Repository files navigation

Wikidiff2 is partly based on the original wikidiff, partly on DifferenceEngine.php, and partly Tim Starling's own work. It performs word-level (space-delimited) diffs on general text, and character-level diffs on text composed of characters from the Japanese and Thai alphabets and the unified han. Japanese, Chinese and Thai do not use spaces to separate words. The input is assumed to be UTF-8 encoded. Invalid UTF-8 may cause undesirable operation, such as truncation of the output, so the input should be validated by the application. The input text should have unix-style line endings.

The output is an HTML fragment -- a number of HTML table rows with the rest of the document structure omitted. The characters "<", ">" and "&" will be HTML-escaped in the output.

A number of test files are provided:

* test-a1 and test-a2, expected output test-a.diff
* test-b1 and test-b2, expected output test-b.diff

These pairs together give 85.9% coverage of DiffEngine.h. The remaining untested part is mostly in _DiffEngine::_shift_boundaries(). 

* chinese-reverse-1.txt and chinese-reverse-2.txt (in chinese-reverse.zip)

These files are 2.3MB each, and give a worst-case performance test. Performance in the worst case is sensitive to the performance of the associative array class used to cross-reference the strings. I tried using an STL map and a Judy array. The Judy array gave an 11% improvement in execution time over the map, which could probably be increased to 15% with further optimisation work. I don't consider that to be a sufficient improvement to warrant adding a library dependency, but the code has been left in for the benefit of Judy fans and performance perfectionists. It can be enabled by compiling with -DUSE_JUDY. The C++ wrapper for JudyHS might be of use to someone.

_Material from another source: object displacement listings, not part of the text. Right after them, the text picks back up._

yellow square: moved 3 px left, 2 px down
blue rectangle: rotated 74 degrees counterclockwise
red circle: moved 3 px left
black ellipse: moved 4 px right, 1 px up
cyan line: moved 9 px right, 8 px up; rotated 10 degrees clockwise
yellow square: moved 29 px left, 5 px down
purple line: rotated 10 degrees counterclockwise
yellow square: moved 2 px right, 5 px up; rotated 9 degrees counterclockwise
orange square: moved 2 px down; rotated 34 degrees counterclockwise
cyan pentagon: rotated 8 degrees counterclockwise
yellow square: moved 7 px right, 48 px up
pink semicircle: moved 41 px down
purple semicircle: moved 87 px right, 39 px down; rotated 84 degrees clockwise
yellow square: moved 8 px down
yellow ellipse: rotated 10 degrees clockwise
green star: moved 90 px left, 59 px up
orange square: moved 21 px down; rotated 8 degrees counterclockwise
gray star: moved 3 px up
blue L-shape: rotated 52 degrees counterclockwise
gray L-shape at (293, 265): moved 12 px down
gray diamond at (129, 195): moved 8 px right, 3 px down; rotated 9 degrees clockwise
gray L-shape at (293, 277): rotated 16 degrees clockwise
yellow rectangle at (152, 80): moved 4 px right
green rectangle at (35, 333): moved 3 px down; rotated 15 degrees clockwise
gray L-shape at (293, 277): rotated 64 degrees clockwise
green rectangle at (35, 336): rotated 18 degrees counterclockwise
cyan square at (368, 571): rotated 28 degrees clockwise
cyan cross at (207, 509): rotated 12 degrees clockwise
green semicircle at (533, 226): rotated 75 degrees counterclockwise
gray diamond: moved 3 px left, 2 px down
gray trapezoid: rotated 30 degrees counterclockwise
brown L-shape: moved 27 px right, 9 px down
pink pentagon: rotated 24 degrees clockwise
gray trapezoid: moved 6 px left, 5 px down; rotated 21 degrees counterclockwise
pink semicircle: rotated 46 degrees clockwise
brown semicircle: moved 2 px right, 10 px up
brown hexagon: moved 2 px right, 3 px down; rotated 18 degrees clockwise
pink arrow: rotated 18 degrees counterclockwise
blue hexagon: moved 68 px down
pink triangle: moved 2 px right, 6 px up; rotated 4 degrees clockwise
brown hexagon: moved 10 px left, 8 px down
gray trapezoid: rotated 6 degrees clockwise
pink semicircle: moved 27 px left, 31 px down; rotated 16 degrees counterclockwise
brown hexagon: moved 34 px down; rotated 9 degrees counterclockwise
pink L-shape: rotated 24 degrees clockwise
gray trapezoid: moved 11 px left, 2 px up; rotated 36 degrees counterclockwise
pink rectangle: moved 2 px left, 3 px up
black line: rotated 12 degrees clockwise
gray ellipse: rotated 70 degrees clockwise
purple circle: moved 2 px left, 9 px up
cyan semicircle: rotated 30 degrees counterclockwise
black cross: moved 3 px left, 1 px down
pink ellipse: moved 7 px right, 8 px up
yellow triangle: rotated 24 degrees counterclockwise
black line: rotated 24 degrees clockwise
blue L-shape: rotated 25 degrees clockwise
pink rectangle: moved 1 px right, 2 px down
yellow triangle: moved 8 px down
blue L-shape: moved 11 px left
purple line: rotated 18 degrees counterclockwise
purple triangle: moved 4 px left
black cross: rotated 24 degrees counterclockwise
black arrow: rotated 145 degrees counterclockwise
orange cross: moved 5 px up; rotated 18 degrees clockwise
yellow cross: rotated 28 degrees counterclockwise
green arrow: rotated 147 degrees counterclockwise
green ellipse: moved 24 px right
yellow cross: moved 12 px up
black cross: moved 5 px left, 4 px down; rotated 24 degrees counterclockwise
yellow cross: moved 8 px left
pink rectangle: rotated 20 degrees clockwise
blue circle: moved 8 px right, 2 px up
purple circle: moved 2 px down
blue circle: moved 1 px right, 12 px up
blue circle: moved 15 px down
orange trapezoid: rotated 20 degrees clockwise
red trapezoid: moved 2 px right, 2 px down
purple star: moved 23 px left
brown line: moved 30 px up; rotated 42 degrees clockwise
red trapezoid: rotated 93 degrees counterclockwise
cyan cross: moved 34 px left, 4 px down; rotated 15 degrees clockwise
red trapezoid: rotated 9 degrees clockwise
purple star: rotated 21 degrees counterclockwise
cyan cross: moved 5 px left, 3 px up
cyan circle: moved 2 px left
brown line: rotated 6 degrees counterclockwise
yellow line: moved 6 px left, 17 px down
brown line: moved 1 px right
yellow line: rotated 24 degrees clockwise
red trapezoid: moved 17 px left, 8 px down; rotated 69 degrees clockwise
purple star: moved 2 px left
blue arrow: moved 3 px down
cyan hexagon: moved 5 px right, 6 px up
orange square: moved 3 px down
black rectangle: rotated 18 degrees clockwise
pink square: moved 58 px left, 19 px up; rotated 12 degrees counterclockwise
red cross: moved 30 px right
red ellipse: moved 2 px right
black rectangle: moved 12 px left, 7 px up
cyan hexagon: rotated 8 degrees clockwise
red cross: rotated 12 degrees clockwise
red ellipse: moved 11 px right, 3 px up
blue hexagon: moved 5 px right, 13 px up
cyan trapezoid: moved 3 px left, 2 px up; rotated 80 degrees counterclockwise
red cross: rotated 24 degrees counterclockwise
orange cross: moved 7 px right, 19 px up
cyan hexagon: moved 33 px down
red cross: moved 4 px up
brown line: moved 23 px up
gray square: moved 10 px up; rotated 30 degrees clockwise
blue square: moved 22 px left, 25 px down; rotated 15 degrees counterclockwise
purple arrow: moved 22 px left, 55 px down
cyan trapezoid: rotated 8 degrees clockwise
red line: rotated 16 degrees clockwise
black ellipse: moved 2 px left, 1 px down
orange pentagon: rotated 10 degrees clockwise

Wikidiff2 is a PHP extension.

== Dependencies ==
It requires the following library:

* libthai, a Thai language support library
  http://linux.thai.net/plone/TLWG/libthai/
  On Debian-based systems, you need libthai0 and libthai-dev packages

* To build wikidiff2 as a HHVM extension on Debian systems, you need the following packages:
        hhvm-dev libtbb-dev libtbb2 libboost-all-dev libdouble-conversion-dev \
        libdouble-conversion1 libgoogle-glog-dev libgoogle-glog-doc libgoogle-glog0 \
        libjemalloc-dev libjemalloc1 libjemalloc1-dbg

* To build wikidiff2 as a PHP extension, you need the following packages:
** On Jessie and previous versions:
        php5-dev pkg-config
** On Stretch and later versions:
        php-dev pkg-config


== Compilation and installation with Zend PHP ==

$ phpize
$ ./configure
$ make
$ sudo make install

== Compilation and installation with HHVM ==

$ hphpize
$ cmake .
$ make
$ sudo make install

== LocalSettings configuration ==

ini_set("wikidiff2.moved_line_threshold", <float>);

Wikidiff2 estimates similarity of added and deleted lines based on changed character count. When the similarity of an added and deleted line is greater than this threshold, the lines are displayed as moved. 
Range 0.0 .. 1.0. Default 0.4.

ini_set("wikidiff2.change_threshold", <float>);

Changed lines with a similarity value below this threshold will be split into a deleted line and added line. This helps matching up moved lines in some cases.
Range 0.0 .. 1.0. Default 0.2.

$wgWikiDiff2MovedParagraphDetectionCutoff = <int>;

When the number of added and deleted lines in a diff is greater than this limit, no attempt to detect moved lines will be made.
Default 30.

vim: wrap